Em 2001, seu livro Minérios e Ambiente foi classificado entre os dez melhores títulos na categoria Ciências Exatas, Tecnologia e Informação pelo Prêmio Jabuti. Também coordenou o projeto "Paisagens Geoquímicas e Ambientais do Vale do Ribeira", financiado pela Fapesp, reunindo pesquisadores de diversas áreas e que deu origem a novos projetos similares. Formou 22 mestres, nove doutores e orientou duas pesquisas de pós-doutorado. Suas pesquisas renderam 60 artigos, quatro livros e 23 capítulos de livros. Foi diretor do IG entre 1989 e 1993, diretor-presidente da Fundação de Desenvolvimento da Unicamp (Funcamp) e coordenador do Núcleo de Estudos e Pesquisas Ambientais (Nepam). Em 1997 e 2006, recebeu o Prêmio de Reconhecimento Acadêmico "Zeferino Vaz". Dedicou-se especialmente à Geoquímica Ambiental e à Geologia Médica, áreas marcadas pela interdisciplinaridade.
O reitor Antonio Meirelles destacou a importância de pessoas como Bernardino para que a universidade cumpra seu objetivo de contribuir para o desenvolvimento da sociedade. "Procuramos faróis, exemplos, pessoas que possam sintetizar as expectativas que a Universidade deve ter para o futuro. O professor Bernardino é uma dessas pessoas capazes de nos inspirar nessa direção", pontua.
Deixando sementes de esperança
Nascido em Belém (PA) em 1946, Bernardino iniciou sua trajetória acadêmica ao ser selecionado para um programa de formação em Geociências que encaminhava estudantes para as Universidades Federal do Rio de Janeiro (UFRJ) e de São Paulo (USP). Graças a isso, ingressou no curso de Geologia da USP em 1965, onde também participou do movimento estudantil.

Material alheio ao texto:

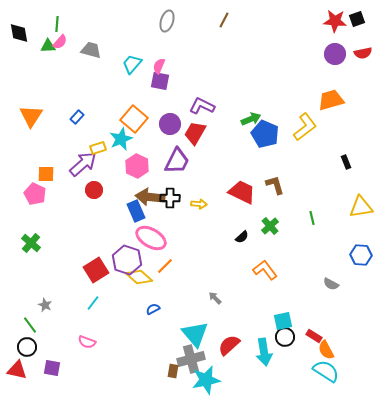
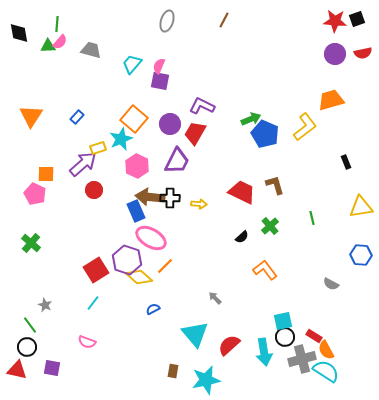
gray cross at (191, 359): moved 111 px right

"Éramos influenciados pelo pensamento de Sartre, de que mudaríamos o mundo e, por isso, viveríamos pouco. Eu me apaixonei pelo Bernardino porque ele me dizia o seguinte: 'Leda, nós vamos viver! Fazemos tudo isso não para morrer, mas para termos filhos, netos e terminarmos nossa vida em uma casinha na beira da praia (risos)"
Com a Ditadura Militar, o casal partiu com para o Chile em 1969. Lá, retomou os estudos na Universidade do Chile, lecionou mineralogia e atuou nas áreas de Geologia Econômica e Metalogênese em uma empresa de mineração. Com o golpe ocorrido no país em setembro de 1973, ambos foram presos pela ditadura chilena. Leda e o filho Guilherme, com cinco meses, passaram três dias detidos, mas Bernardino permaneceu preso por 42 dias.

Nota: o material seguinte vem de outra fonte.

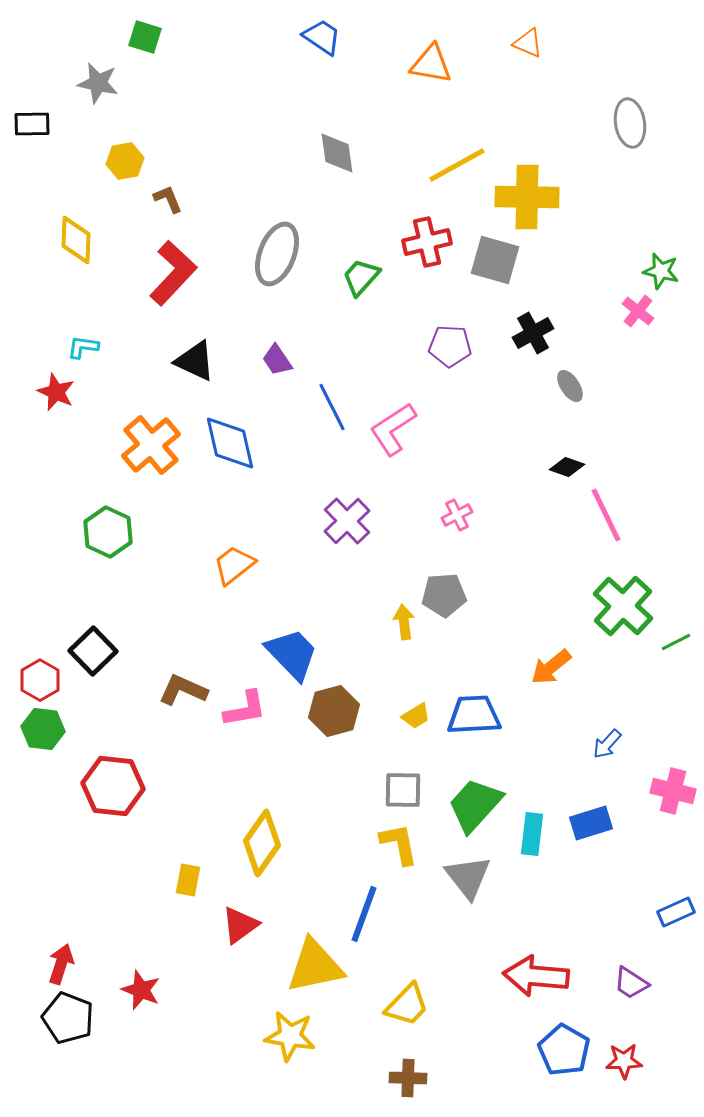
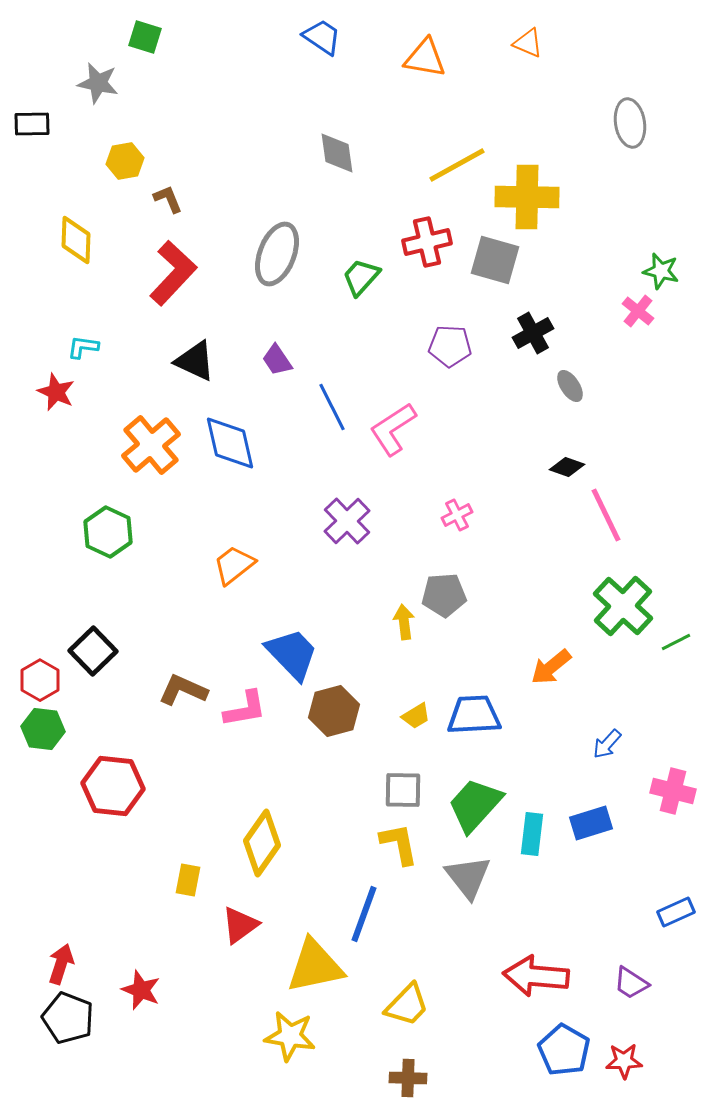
orange triangle at (431, 64): moved 6 px left, 6 px up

Com o auxílio do Comissariado de Refugiados das Nações Unidas (ACNUR), a família partiu para a Suécia em novembro de 1973. Nesse período, conseguiu revalidar os estudos realizados na USP e na Universidade do Chile, obtendo o título de Bacharel em Ciências em 1979 e o doutorado em Geociências em 1980 pela Universidade de Uppsala. Com a Lei da Anistia aprovada no Brasil em 1979, o casal e os filhos Guilherme e Francisco retornaram ao país em abril de 1980.
Leda atribui ao companheiro a resiliência e esperança necessárias para viverem os períodos de dificuldade. "Em muitos momentos, pensamos que nunca mais voltaríamos. Mas voltamos, sobrevivemos. Essa homenagem mostra que não podemos desistir. Temos que ser resilientes e escolher os temas mais relevantes, que são a defesa da vida, do planeta e da democracia", destaca.

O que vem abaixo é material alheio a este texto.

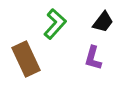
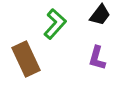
black trapezoid: moved 3 px left, 7 px up
purple L-shape: moved 4 px right
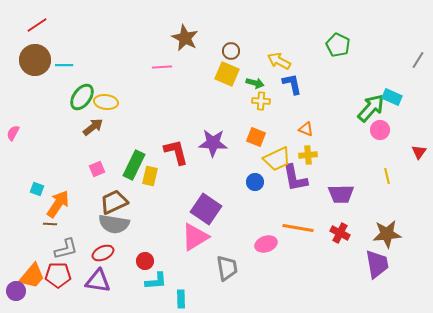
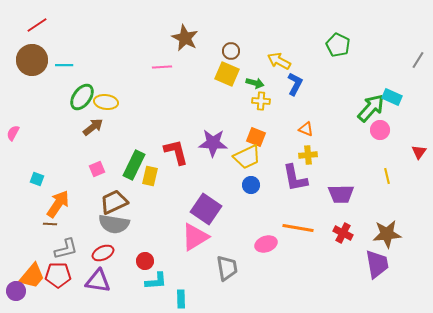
brown circle at (35, 60): moved 3 px left
blue L-shape at (292, 84): moved 3 px right; rotated 40 degrees clockwise
yellow trapezoid at (277, 159): moved 30 px left, 2 px up
blue circle at (255, 182): moved 4 px left, 3 px down
cyan square at (37, 189): moved 10 px up
red cross at (340, 233): moved 3 px right
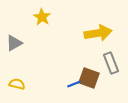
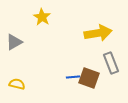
gray triangle: moved 1 px up
blue line: moved 1 px left, 7 px up; rotated 16 degrees clockwise
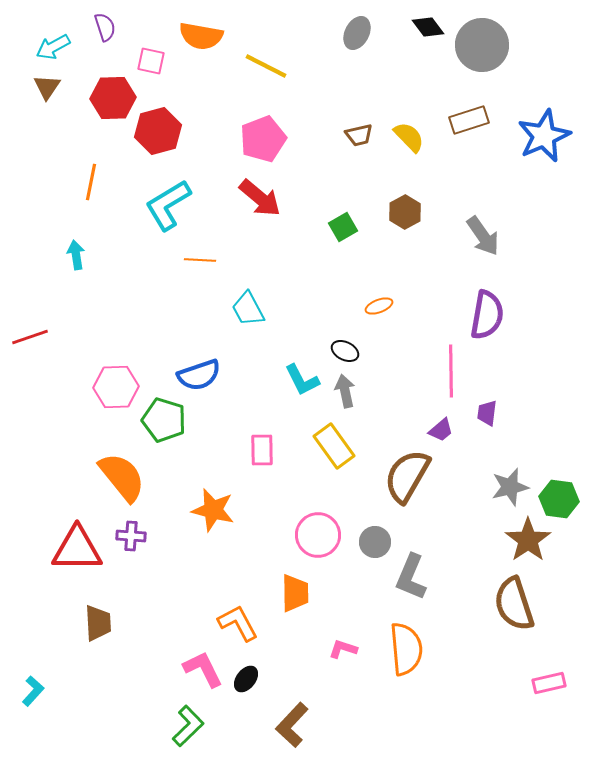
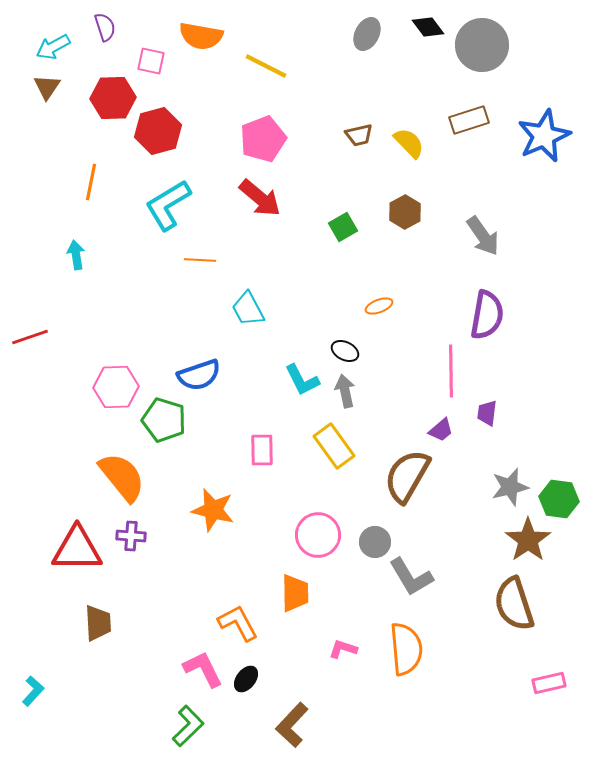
gray ellipse at (357, 33): moved 10 px right, 1 px down
yellow semicircle at (409, 137): moved 6 px down
gray L-shape at (411, 577): rotated 54 degrees counterclockwise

Para Guilherme, o título é um reconhecimento pelo exemplo que recebeu em família e que gerações de alunos receberam em sala de aula. "A homenagem a meu pai fortalece o compromisso da universidade pública com os povos do Brasil e da Amazônia, especialmente as suas classes populares, e também com os direitos da natureza. Sua vida foi de combate ao autoritarismo e pela descolonização da ciência, deixando sementes e mudas de que agora cuidamos com dedicação. São sementes de esperança".